For this newest version, the DSM-5, the APA originally proposed including a new chapter titled Behavioral Addictions, according to Darrel Regier, vice chair of the DSM-5 Task Force, but in the end no such chapter appears in the new edition. There was also some talk about including a proposal to create a category called hypersexual disorder, which many people viewed as another name for sex addiction, but it was also rejected from the new manual entirely.
The version published in 1987 (DSM-III-R), referred to “distress about a pattern of repeated sexual conquests or other forms of nonparaphilic sexual addiction, involving a succession of people who exist only as things to be used.” The reference to sexual addiction was subsequently removed. The current version, published in 2000 (DSM-IV-TR), no longer mentions sexual addiction as a mental disorder. The DSM-IV-TR still includes a miscellaneous diagnosis called Sexual Disorders Not Otherwise Specified, which included: “distress about a pattern of repeated sexual relationships involving a succession of lovers who are experienced by the individual only as things to be used.” (Other examples include: compulsive fixation on an unattainable partner, compulsive masturbation, compulsive love relationships, and compulsive sexuality in a relationship.) Even this still-present diagnostic definition does not mention sexual addiction, but focuses on the patient’s distress as to their sexual behavior (contrary to the pattern of denial in addiction as mentioned below), not on the sexual behavior itself.

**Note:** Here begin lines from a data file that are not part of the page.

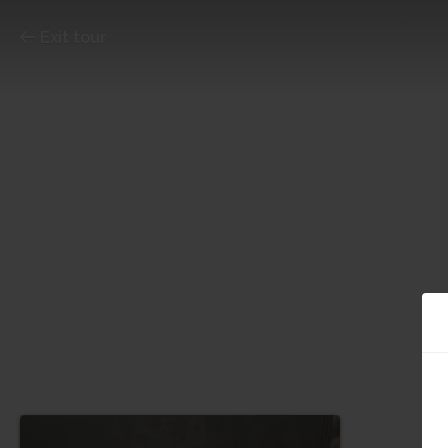
Exit tour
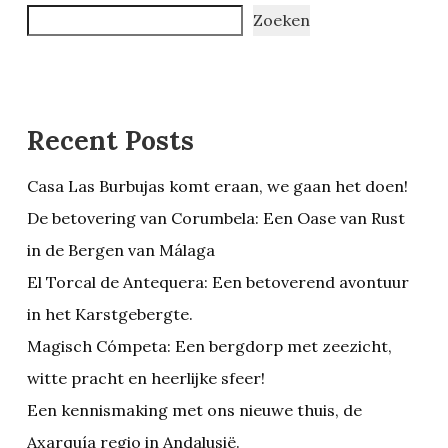
Zoeken
Recent Posts
Casa Las Burbujas komt eraan, we gaan het doen!
De betovering van Corumbela: Een Oase van Rust
in de Bergen van Málaga
El Torcal de Antequera: Een betoverend avontuur
in het Karstgebergte.
Magisch Cómpeta: Een bergdorp met zeezicht,
witte pracht en heerlijke sfeer!
Een kennismaking met ons nieuwe thuis, de
Axarquía regio in Andalusië.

FYI: Hypersexuality, by itself, can also be a symptom of hypomania and mania in bipolar disorder and schizoaffective disorder, as defined in the DSM-IV-R.
So what does all this mean for people who suffer from Sex and Love addiction?
It means that in the eyes of the medical world and the insurance world YOU and your issues DO NOT EXIST.
Sad to say in 2013, thirty years after Dr. Patrick Carnes first published “Out Of The Shadows.”
What does that mean in real life?
This week one of my men finally got the courage to call Keystone ECU in Chester PA with willingness to go to treatment for his dis-ease that takes him to behavior that can get him dead, arrested, fired and no less divorced.
As it is for most people money is an issue and as I predicted to him his insurance will not cover one penny of the cost. Sad to say, he will not be receiving the level of care he needs. The APA and the DSM’s myopia have real life consequences.
There is trouble in paradise…
“Just two weeks before DSM-5 was due to appear, the National Institute of Mental Health (NIMH), the world’s largest funding agency for research into mental health, has indicated that it is withdrawing support for the manual.
In a humiliating blow to the American Psychiatric Association, Thomas R. Insel, M.D., Director of the NIMH, made clear the agency would no longer fund research projects that rely exclusively on DSM criteria. Henceforth, the NIMH, which had thrown its weight and funding behind earlier editions of the manual, would be “re-orienting its research away from DSM categories.”
At the end of the day all any of us can do is to keep a good thought and to keep fighting this illness one day at a time even if the DSM says it does not exist.